On peut tout au plus affirmer que ce prophète des temps postexiliens vivait à Jérusalem, sinon en Judée ; mais son livret, aux tableaux pleins de mouvement, compte parmi les plus belles pages littéraires de la Bible. Il comprend deux parties, qui reprennent le même thème dans des perspectives différentes :
1° I – II, 27. Au temps de Joël, le pays de Juda connut une invasion extraordinaire de sauterelles (I, 1-12) ; le fléau eut des suites tellement graves que le Prophète, éclairé par Dieu, y vit le châtiment des fautes d’Israël ; aussi invita-t-il le peuple au repentir, les prêtres à la prière (I, 13-20). Bien plus, il regarde la calamité comme l’inauguration du « jour de Yahweh », cette manifestation du Seigneur venant aux derniers temps juger le monde et instaurer son royaume définitif ; dans cette pensée, Joël reprend la description du fléau en termes apocalyptiques et invite de nouveau à la prière et au repentir (II, 1-17). Il reçoit de Dieu un oracle de salut, la promesse que la calamité va cesser, et que le pays retrouvera sa prospérité : car le Seigneur demeure parmi les siens (II, 18-27)
2° III, 1 – IV. Cette deuxième partie transporte le lecteur aux derniers temps et décrit in extenso le Jour du Seigneur annoncé précédemment : il n’aura rien de redoutable pour Israël (III, 1-5), qui recevra des faveurs spirituelles extraordinaires, l’effusion de l’Esprit de Dieu (cf. Ézéchiel XXXVI, 26-37) avec tous ses effets charismatiques (cf. Actes II, 17-21). Des prodiges cosmiques annonceront le jugement des païens ; c’est en vain qu’ils se révolteront, ils n’échapperont pas à la destruction. Mais les Israélites sauvés seront réunis dans la Terre Sainte transformée en paradis ; et le Seigneur y résidera à jamais au milieu de son peuple (IV).

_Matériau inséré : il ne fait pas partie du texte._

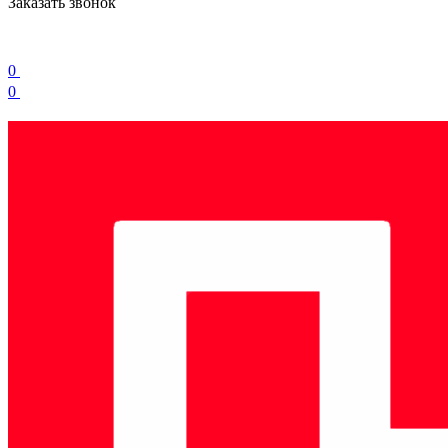
Заказать звонок
0
0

Cet enseignement est caractéristique. Si déjà l’absence de roi à Jérusalem, où cependant le Temple existe, la mention des Perses et même des Grecs, une citation probable d’Abdias verset 17 (cf. III, 5), invitent à dater le livre du Ve siècle, il faut ajouter que la doctrine de Joël corrobore cette opinion : ses préoccupations cultuelles, son exposé détaillé du Jour du Seigneur, et plus encore le tour nationaliste de son espérance messianique, font penser aux années qui suivirent la réforme d’Esdras et de Néhémias, à la fin du Ve siècle, Néanmoins cette quasi-xénophobie qui l’anime est tempérée providentiellement, peut-être à son insu, par l’espérance d’un salut malgré tout universel : II, 32.